Qualifying in P7 and then keeping his cool despite the crown waiting for him at the finish line, Binder raced the only way he knows how – to win. With Bastianini and Navarro initially breaking away at the front, the South African kept himself in the battle and laid it on the line into the final corner – not quite enough for the victory, but more than enough for the championship as he crossed the line only 0.030 off winner Navarro. He may not have won the battle, but he has convincingly won the war.
Binder is the first man ever to be crowned at MotorLand Aragon, becoming the third South African champion in history after one of the most incredible title campaigns in recent seasons.
But just how much does this mean? Binder is the first South African champion since Jon Ekerold in 1980 in the 350cc class to win a title.

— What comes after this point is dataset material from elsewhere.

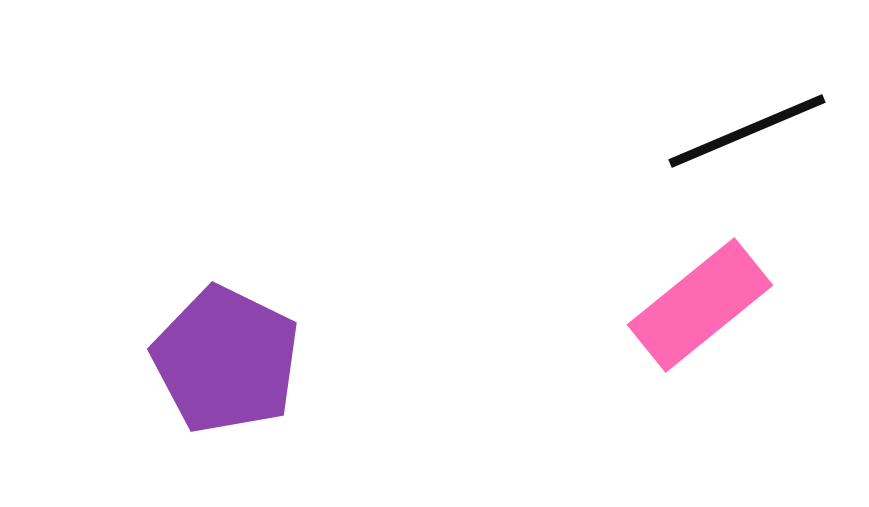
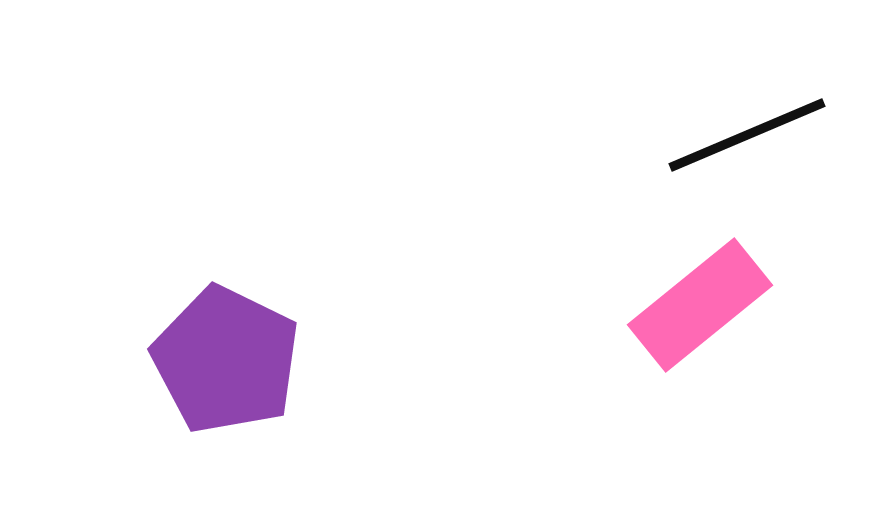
black line: moved 4 px down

Back in them days, many circuits were laced with trees and some, in particularly Imatra in Finland, featured things that would instantly halt a Grand Prix from taking place today, such as railway lines. The gaps in the modern era are almost invisible. One week you can be leading, the next you can be battling for points. And this is what makes Binder’s title special. He finished on the podium seven times from the first nine races, crashed out just once (at Brno), but since, hasn’t finished lower than 2nd! To keep this kind of form in the current era of motorcycle racing doesn’t just make you a great rider, it makes you one of the best in the world. He won in big battles, he’s won from the back of the grid, he finished in the top three in tricky conditions and he has set some incredibly fast lap times to grab pole position on Saturday afternoons too.
However, this world title goes further than our sport. He is one of just two full time riders from the continent of Africa – the other is his own brother! There is no longer a South African Grand Prix and if we are honest, South Africa sadly doesn’t get many positive headlines in the news. This means that, for one day at least, South Africa can raise a glass of their finest wine and throw one of their famous barbeques and celebrate in true, South African style as they worship their hero.

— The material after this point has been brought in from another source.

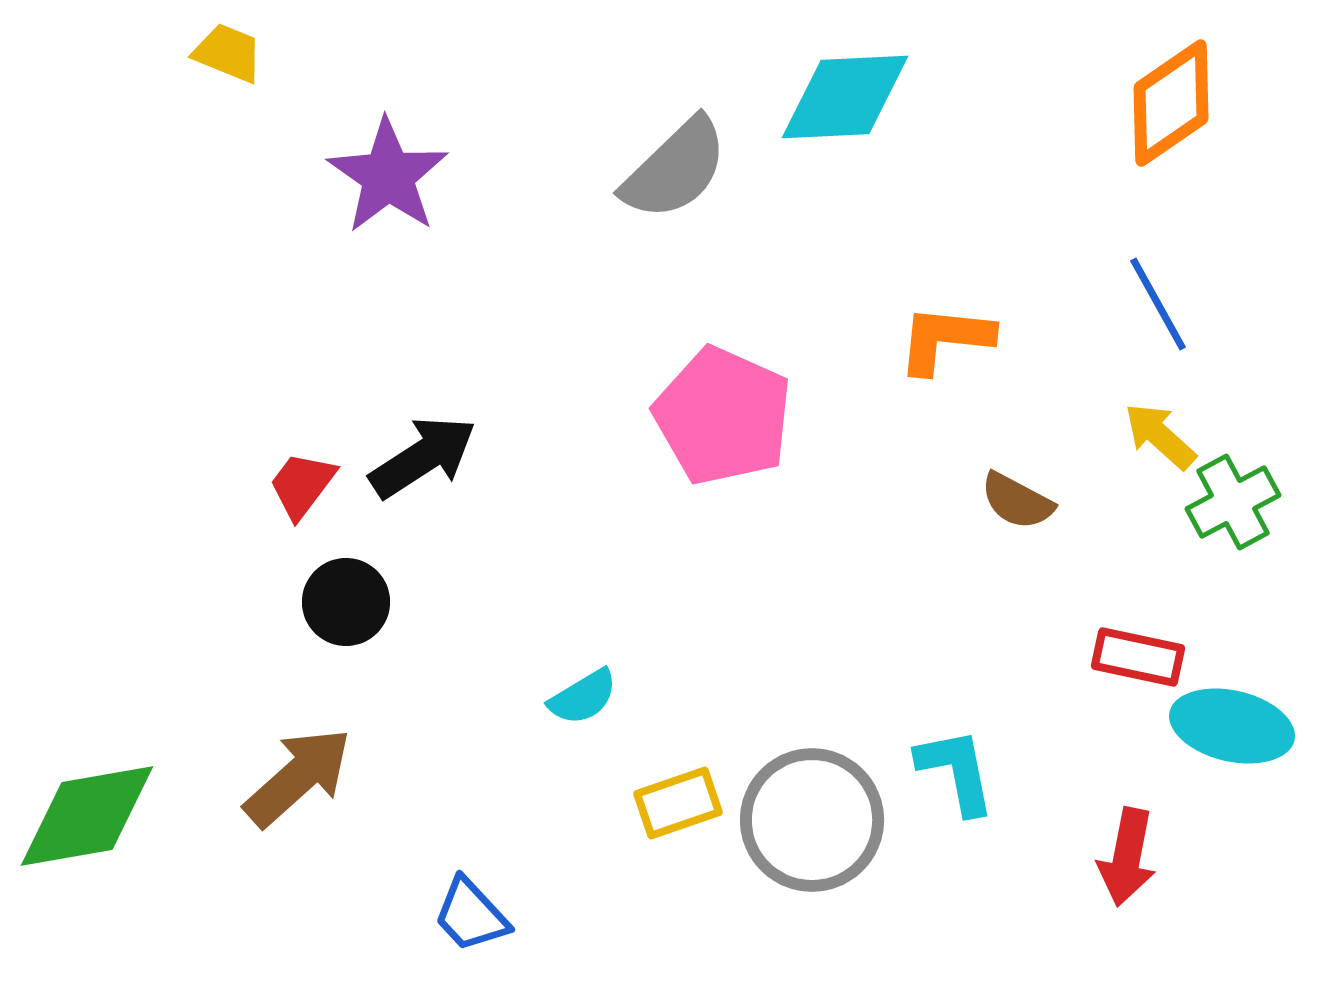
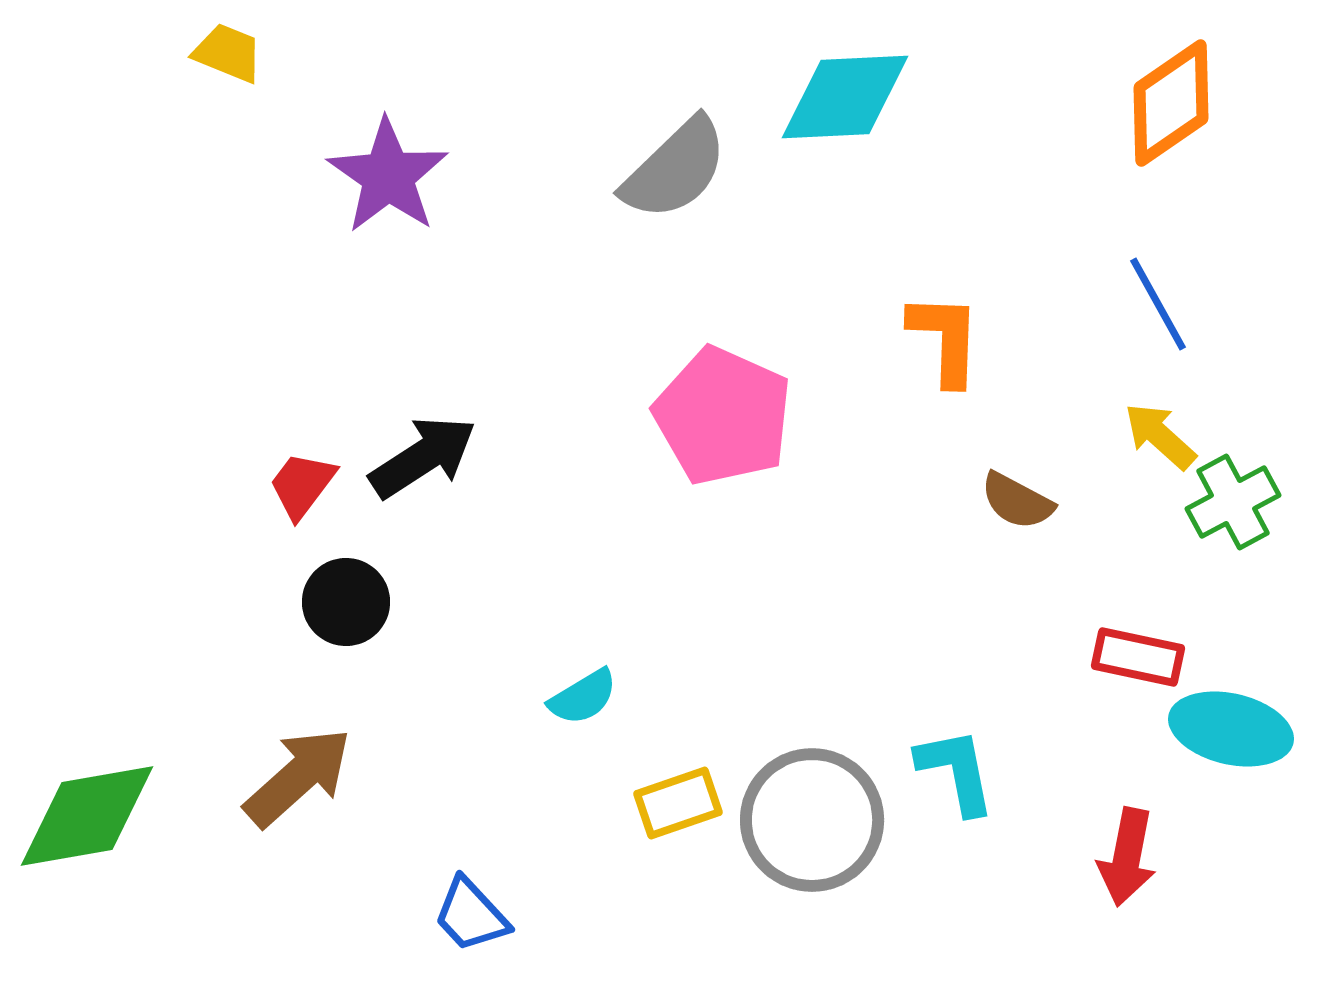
orange L-shape: rotated 86 degrees clockwise
cyan ellipse: moved 1 px left, 3 px down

A continent that is almost totally switched off from any sort of interaction with the Western World; a continent that is one of the most politically unstable in the world, can finally breathe a sigh of relief as they realise that there is something worth shouting about. Africa is often painted as a continent where only disease exists and where the only kind of law enforcement is child militia groups. Africa is also a continent tainted with chronic environmental issues and many countries suffer from incredibly volatile governments. People either see Africa as a tourist hot-spot, where only countries like Morocco and Egypt exist, or as one huge piece of land that is nothing of any importance.
However, I, as I hope do you readers, see it as something completely different. I see it as one of the most resilient continents, as well as one which houses natural beauty and hospitable excellence. And it is that Africa, that I want people to think about. It is that Africa, that I want people to think “Brad Binder comes from there”, because he has done not just his country proud, but his whole continent proud too.